I don’t often get all “state of the publishing industry” ranty on this blog, but I’ve been fuming over this issue for awhile… so here it goes. I’ll keep it short-ish. I always promise this and then two pages of single-spaced ranty-ness later, I’m thinking “oops, yeah.”
Ebooks. Here’s the deal. They don’t cost a lot to produce. Yes, there is obviously the work of creation, the blood, sweet, tears, and sacrifices that go into creating a work of art (whether it be high art or pop art, a rant on this to follow later, be afraid…and excited…but mostly afraid). But the “cost of creation” is the same no matter if the story gets produced in hardback, paperback, or ebook form. So, I acknowledge that artists should be paid for their art, we can all agree on that. My argument begins once you move past that to the actual physical (or digital) form that art takes.

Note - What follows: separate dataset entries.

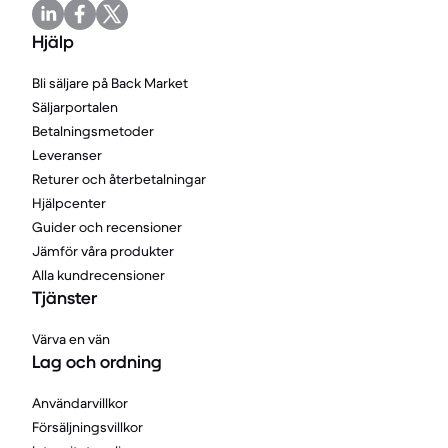
Hjälp
Bli säljare på Back Market
Säljarportalen
Betalningsmetoder
Leveranser
Returer och återbetalningar
Hjälpcenter
Guider och recensioner
Jämför våra produkter
Alla kundrecensioner
Tjänster
Värva en vän
Lag och ordning
Användarvillkor
Försäljningsvillkor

Paperbacks. There’s you know, STUFF that is required to print them. Stuff like trees that get turned into paper, and ink, and printing presses. However, there is less physical stuff/work required to produce them than say a HARDBACK. It’s cheaper to print a paperback cover than it is to make and print a hardback book…and…wait for it…this is usually why paperbacks cost LESS than hardbacks. What? Crazy! And totally “duh,” right? No one is questioning why a hardback costs more than a paperback. Because we can see, physically see, that the hardback requires more STUFF to make it. I have never, ever heard anyone say “Well, we should pay as much for paperbacks as we do for hardbacks because an author deserves to get paid for their work.” Never. Ever.

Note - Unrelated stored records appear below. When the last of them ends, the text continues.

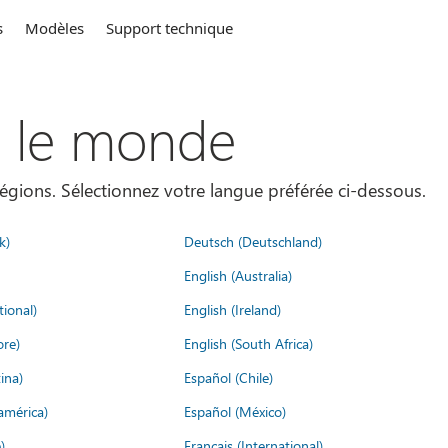
s
Modèles
Support technique
s le monde
égions. Sélectionnez votre langue préférée ci-dessous.
k)
Deutsch (Deutschland)
English (Australia)
tional)
English (Ireland)
ore)
English (South Africa)
ina)
Español (Chile)
américa)
Español (México)
)
Français (International)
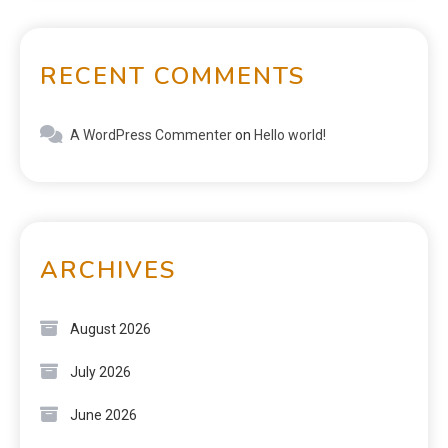
RECENT COMMENTS
A WordPress Commenter
on
Hello world!
ARCHIVES
August 2026
July 2026
June 2026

Ebooks don’t cost a lot to produce because it is a one time production per format. You have to convert each book to .mobi format for kindle or epub for Apple iTunes and Nook ONE TIME (unless you go back and make revisions after it’s published). You don’t have to hack down trees and fire up the presses every time you need a new run of books. It’s in that format forever. So, yeah, is there pain and suffering involved in getting it formatted correctly? Heck yes. But it’s a one or two time deal. There’s no PHYSICAL STUFF involved.

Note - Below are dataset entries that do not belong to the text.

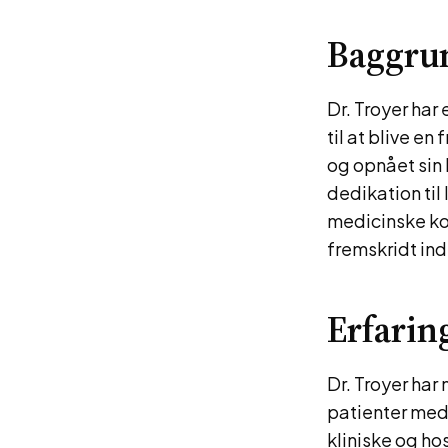
Baggru
Dr. Troyer ha
til at blive 
og opnået sin
dedikation til
medicinske ko
fremskridt ind
Erfarin
Dr. Troyer har
patienter med 
kliniske og hos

And yet, traditional publishers, not huge fans of ebooks in general it seems, insist on pricing their ebooks as much or more than the paperbacks. Why? Because, um…? There’s no good reason other than to drive buyers away from ebooks and toward paperback versions. No. Good. Reason. The author isn’t making any more (or at least not much more) because their ebook is priced at $9.99. Their percentage of the cut isn’t changing. And yet I’ve been told not to complain about an ebook’s price because the “author deserves to be paid for their story.” Well, no kidding. Go tell the publisher that’s giving them hardly any return on their ebook sales, not the consumer who asks the question: “Hey, why does A cost the same as B when B takes STUFF to produce and A doesn’t?” That is a valid question, my lovelies.
Quick case in point: I love Robin McKinley. Desperately love her. I have yet to read her book Pegasus, which is the first in a series of two (and now possibly three). Why? Because I got a Kindle for Christmas and I want to read her book on the Kindle, but I KID YOU NOT, it’s $15.99 in ebook format.
That’s MORE than the hardback! And yet, on principle, I’m not going to buy this hardback/paperback because I just spent $100 on a KINDLE and I WANT TO READ IT ON MY DARN KINDLE.
So, yeah, I love this author. I might even be persuaded to take a bullet for her. But I’m not going to spend $15.99 on a digital copy of the first book in a three book series. That’s asking me to commit to $47.97 for three books I will only have a digital file of! A digital file that her publisher probably had some intern making minimum wage to create.
I realize that the author doesn’t usually get to decide on the pricing of her ebook, unless the author self-publishes. So, I feel bad holding authors responsible by sometimes choosing not to read their books because I don’t want to be manipulated by the publisher into supporting the format they want me to support over the format that I want to read in.
The upside for self-publishers: we get to set the price of our books. And because I refuse to pay over a certain price point, this means I’m reading a lot more self-published authors. For me it is a win/win. I just hope that, eventually, publishers stop over-pricing and embrace the new media.